DIRECTIONS FOR THIS TASK:
Report every line of the records that includes the word "Budget".

DATA RECORDS:

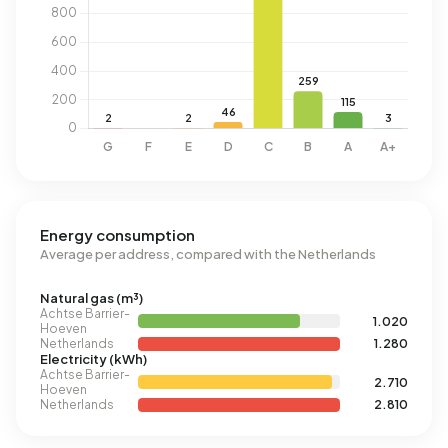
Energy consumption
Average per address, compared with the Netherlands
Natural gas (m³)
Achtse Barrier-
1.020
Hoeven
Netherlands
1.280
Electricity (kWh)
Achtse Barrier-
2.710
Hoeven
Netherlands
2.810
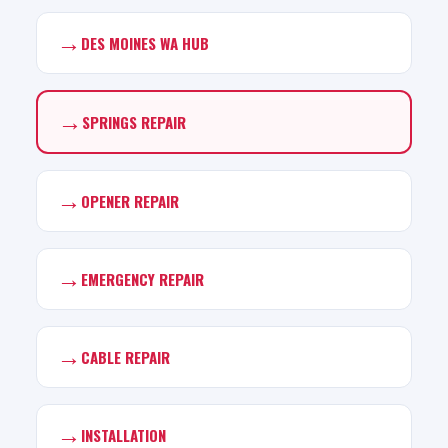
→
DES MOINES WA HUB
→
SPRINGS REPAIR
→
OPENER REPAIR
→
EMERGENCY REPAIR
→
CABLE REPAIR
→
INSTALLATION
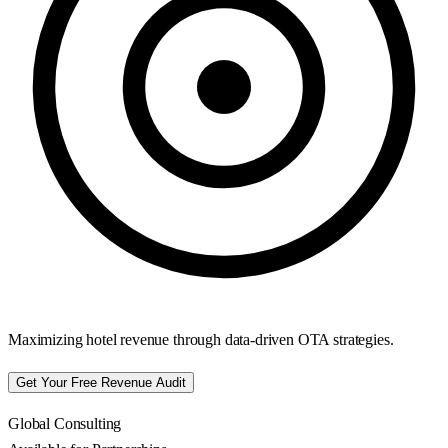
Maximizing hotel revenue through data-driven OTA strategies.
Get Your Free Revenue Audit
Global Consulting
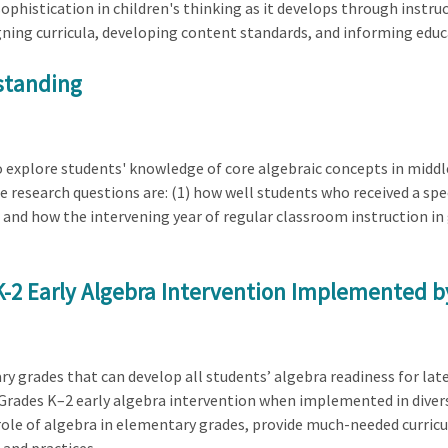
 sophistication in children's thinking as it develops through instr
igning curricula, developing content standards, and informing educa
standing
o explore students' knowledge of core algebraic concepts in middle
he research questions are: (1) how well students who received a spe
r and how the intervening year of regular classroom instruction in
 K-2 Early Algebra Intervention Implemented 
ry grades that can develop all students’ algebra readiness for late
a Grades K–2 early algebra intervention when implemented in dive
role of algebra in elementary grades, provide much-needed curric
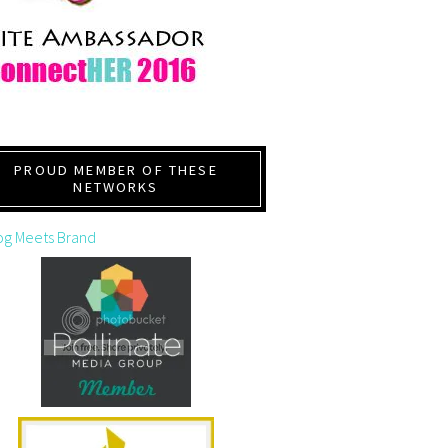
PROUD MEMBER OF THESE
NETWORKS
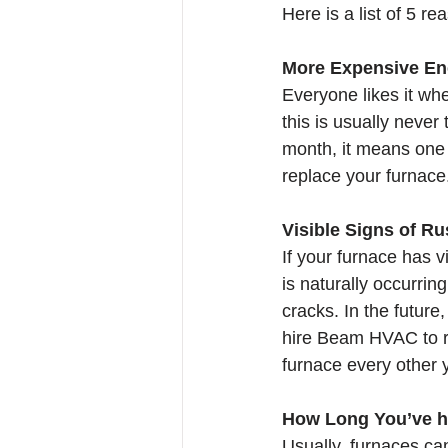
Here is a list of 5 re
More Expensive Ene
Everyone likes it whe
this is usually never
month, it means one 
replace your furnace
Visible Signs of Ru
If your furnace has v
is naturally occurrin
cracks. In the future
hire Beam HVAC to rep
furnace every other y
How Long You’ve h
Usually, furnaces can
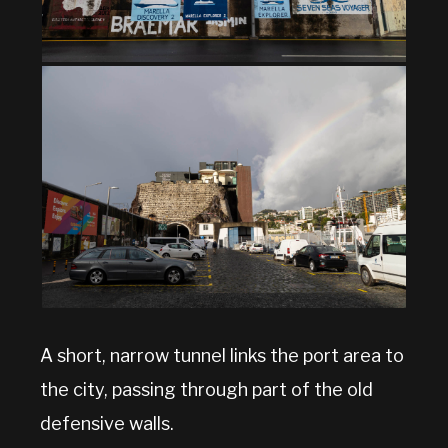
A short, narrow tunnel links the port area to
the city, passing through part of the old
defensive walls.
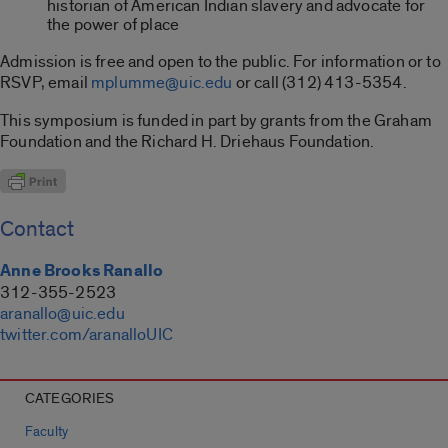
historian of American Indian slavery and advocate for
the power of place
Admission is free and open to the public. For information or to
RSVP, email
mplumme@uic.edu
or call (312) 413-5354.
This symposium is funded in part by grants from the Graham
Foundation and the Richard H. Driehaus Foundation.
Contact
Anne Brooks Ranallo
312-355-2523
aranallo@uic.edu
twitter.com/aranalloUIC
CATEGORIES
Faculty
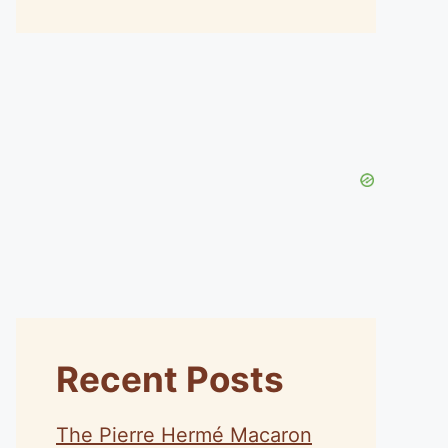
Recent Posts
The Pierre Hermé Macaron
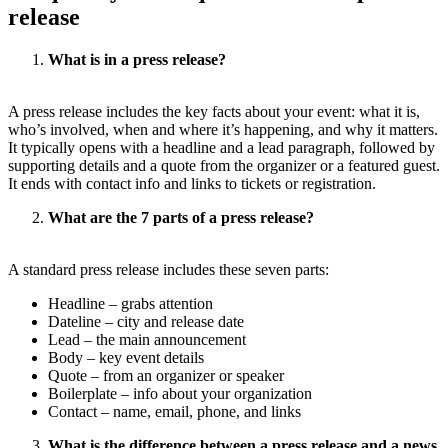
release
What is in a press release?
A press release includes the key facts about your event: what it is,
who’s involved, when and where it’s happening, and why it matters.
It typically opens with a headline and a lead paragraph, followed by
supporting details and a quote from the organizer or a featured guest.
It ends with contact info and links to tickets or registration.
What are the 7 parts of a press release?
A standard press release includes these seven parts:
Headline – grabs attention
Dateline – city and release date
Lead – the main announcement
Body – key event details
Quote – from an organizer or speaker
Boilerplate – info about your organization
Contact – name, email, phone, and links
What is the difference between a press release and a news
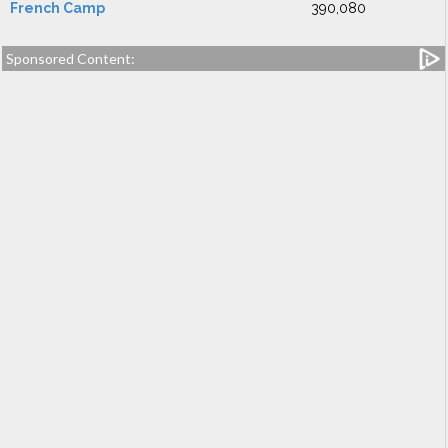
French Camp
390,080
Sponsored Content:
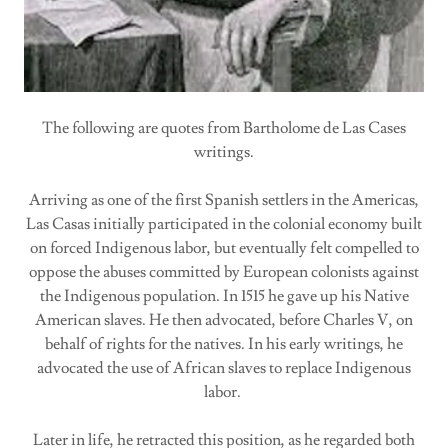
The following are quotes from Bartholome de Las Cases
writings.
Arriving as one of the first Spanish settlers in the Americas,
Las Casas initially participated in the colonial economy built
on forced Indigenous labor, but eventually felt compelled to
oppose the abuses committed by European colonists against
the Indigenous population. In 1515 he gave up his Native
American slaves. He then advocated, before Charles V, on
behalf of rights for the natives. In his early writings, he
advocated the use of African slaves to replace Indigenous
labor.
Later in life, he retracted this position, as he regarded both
* * *
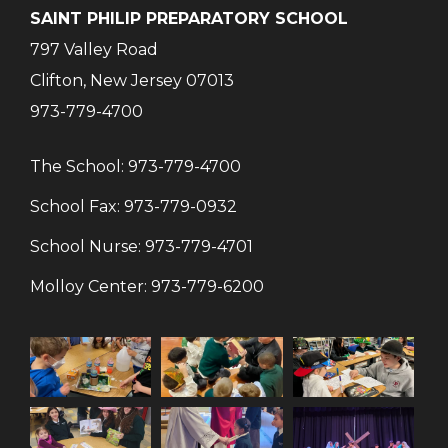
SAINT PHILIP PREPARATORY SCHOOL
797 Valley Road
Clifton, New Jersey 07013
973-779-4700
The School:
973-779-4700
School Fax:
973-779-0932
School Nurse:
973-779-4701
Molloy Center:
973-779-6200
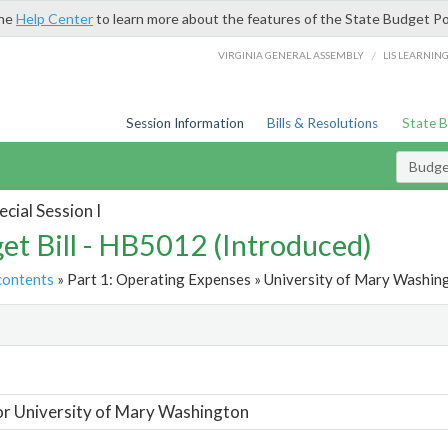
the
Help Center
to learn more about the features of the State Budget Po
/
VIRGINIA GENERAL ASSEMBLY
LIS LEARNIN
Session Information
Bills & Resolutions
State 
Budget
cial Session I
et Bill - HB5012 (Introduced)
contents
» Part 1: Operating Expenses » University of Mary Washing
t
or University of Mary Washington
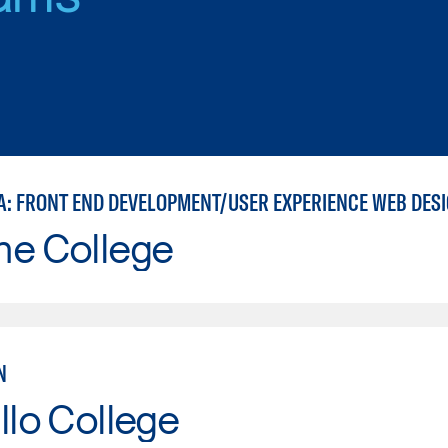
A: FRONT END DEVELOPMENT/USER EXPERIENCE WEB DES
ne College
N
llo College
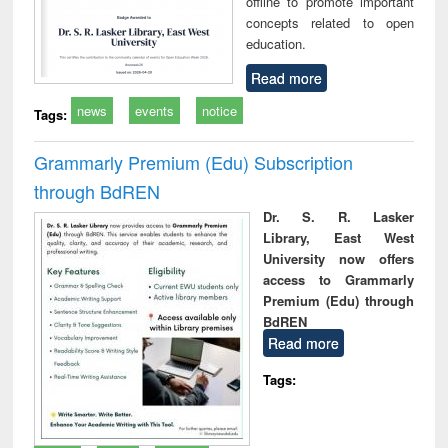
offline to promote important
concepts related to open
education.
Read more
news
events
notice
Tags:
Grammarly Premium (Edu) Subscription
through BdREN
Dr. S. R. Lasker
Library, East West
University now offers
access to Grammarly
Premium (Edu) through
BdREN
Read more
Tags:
---
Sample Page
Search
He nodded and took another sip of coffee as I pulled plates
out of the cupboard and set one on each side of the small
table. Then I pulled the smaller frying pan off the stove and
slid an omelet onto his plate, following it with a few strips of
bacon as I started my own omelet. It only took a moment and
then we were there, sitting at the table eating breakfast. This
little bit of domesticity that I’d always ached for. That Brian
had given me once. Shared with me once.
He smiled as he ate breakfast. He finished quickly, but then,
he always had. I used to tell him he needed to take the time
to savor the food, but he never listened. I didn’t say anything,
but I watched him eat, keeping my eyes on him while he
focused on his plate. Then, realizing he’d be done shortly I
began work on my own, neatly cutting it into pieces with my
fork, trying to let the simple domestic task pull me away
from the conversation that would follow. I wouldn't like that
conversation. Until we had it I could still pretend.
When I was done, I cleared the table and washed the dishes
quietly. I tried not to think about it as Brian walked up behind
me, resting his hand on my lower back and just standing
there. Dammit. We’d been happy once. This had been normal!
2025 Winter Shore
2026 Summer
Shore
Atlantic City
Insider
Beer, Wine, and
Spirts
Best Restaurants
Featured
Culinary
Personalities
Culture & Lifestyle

REPLY TO THE EXERCISE:
to learn more about the features of the State Budget Po
Budget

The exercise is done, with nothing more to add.